We are two weeks away from the fourth national election in just two years, but make no mistake – it is probably the most critical one that Israelis have faced in recent times.
The pandemic has resulted in economic and educational shutdowns in Israel, has devastated the tourism sector and Israelis are generally incensed by what they perceive as the government’s mishandling of the COVID crisis.
Most Israelis want change. And those who will battle election fatigue to get to the polls – which will be harder to navigate this year under tight COVID restrictions – want their vote to count.
So why would anyone cast a vote for one of the dozens of smaller parties that have little hope of even getting enough votes to pass into the Knesset?
The Bible Bloc Party (HaGush HaTanakhi in Hebrew) admits it probably won’t get 140,000 votes needed to get into the Knesset – it never even topped 600 in a given election.
But David Friedman, the party secretary, maintains that people need to vote according to their conscience.
“We need to vote according to our standards, not by the polls,” he told ALL ISRAEL NEWS. “We are the only strong pro-life party. We have 50,000 abortions take place in Israel every year. We are the only party addressing this.”
Bible Bloc founder, Avi Lipkin, a Conservative Jew who was born in the U.S. and moved to Israel 52 years ago, has spent the last 30 years speaking at both churches and synagogues about Israel. He believes that this bond between Jews and Christians is essential for Israel’s existence and that both Christians and Messianic Jews should have representation in the Knesset.
He spent over a decade collecting signatures to start this party.
“The Christians love us and we need to love them back,” Lipkin said.
“This political party will be the party of the Jews and Christians together,” he explained, but added that, “we must give the Christians representation in the Knesset. They have no representation.”
The Bible Bloc’s candidates share a primary belief in biblical principles and in the God of Abraham, Isaac and specific views on the land of Israel, Islamic terrorism and medical reform.
is adamantly pro-life
wants to improve the national healthcare system
believes in the integrity of the land of Israel as a Jewish state and opposes further territorial withdrawal
opposes the ethnic cleansing of Jews and Christians from Israel
fights Islamist terrorism
encourages foreign investment in Israel to expand the economy
encourages Jewish immigration to Israel
This year, in light of COVID-19, the party added a statement favoring freedom of choice when it comes to healthcare. Many Israelis fear that Israel is on the verge of making vaccination mandatory as a way to fight the coronavirus.
Friedman said that while he respects Prime Minister Benjamin Netanyahu’s career, “there is a lack of confidence in his policies and there is a time for every politician to step down.”
“Do we need change? Yes. Our healthcare system needs change, our education needs change, the Ministry of Interior needs to change, aliyah (immigration to Israel) needs to change,” Friedman said.
Friedman said that if elected he would be willing to sit and negotiate alliances with other parties to work effectively for change. But while Friedman is willing to build relationships with the other Knesset members, chances are the ultra-Orthodox parties, ultra-liberal and Arab parties would not negotiate to include a group of Christians and Messianic Jews.
“Do we want to caucus with Likud? In the past, yes, but I don’t know what we would do now,” Friedman said of Netanyahu’s front-running party. “Our current government has tied itself to expansion of the Pfizer company here and across the Middle East.”
He said the deal with Pfizer for the COVID vaccine, which was revealed in a redacted contract, plus a gag order of 30 years on coronavirus cabinet decisions to control travel, entry into business places and the general discrimination of the green passport raise concerns.
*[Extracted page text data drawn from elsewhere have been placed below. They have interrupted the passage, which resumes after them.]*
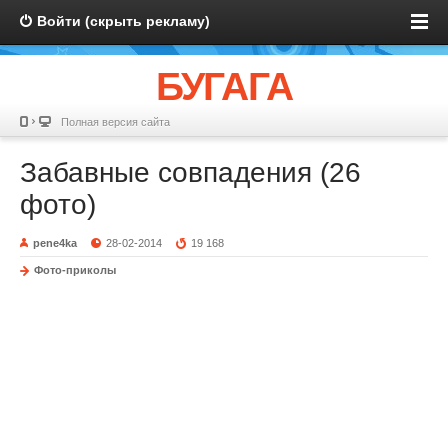
Войти (скрыть рекламу)
БУГАГА
Полная версия сайта
Забавные совпадения (26
фото)
pene4ka
28-02-2014
19 168
Фото-приколы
“What does this sound like to you? Fascism,” he said. “We are headed in that direction.”
“Our party is not angry and pounding our fists and trying to bring down the government,” Friedman said. “We aren’t demonstrating against the government. But we believe new ideas need to be infused in our nation and our government in order to best represent the needs of our people.”
The Bible Bloc has reached out to at least one other party to join forces and expand its base, including a party representing Aramean Christians. While it didn’t work out for this election, Lipkin is hopeful that such alliances can be formed before future elections.
Taking a long-term view, Friedman said the goal of this round is to cross the 15,000-vote mark and gain government funding for the following election. The party is operating now with no advertising budget and all of the candidates work full-time jobs.
“Our challenge is to get the word out better than we’re doing now and that is going to take a budget,” he said.
Seven candidates are on the party’s slate including three religious Jews, three Messianic Jews and a Christian. Other candidates on the list include Michael (Mickey) Bar Neder, Klaas Bakker, Maxim Rivkin, Rachel Lipkin and Benjamin (Beni) Friedman.
Nicole Jansezian was the news editor and senior correspondent for ALL ISRAEL NEWS.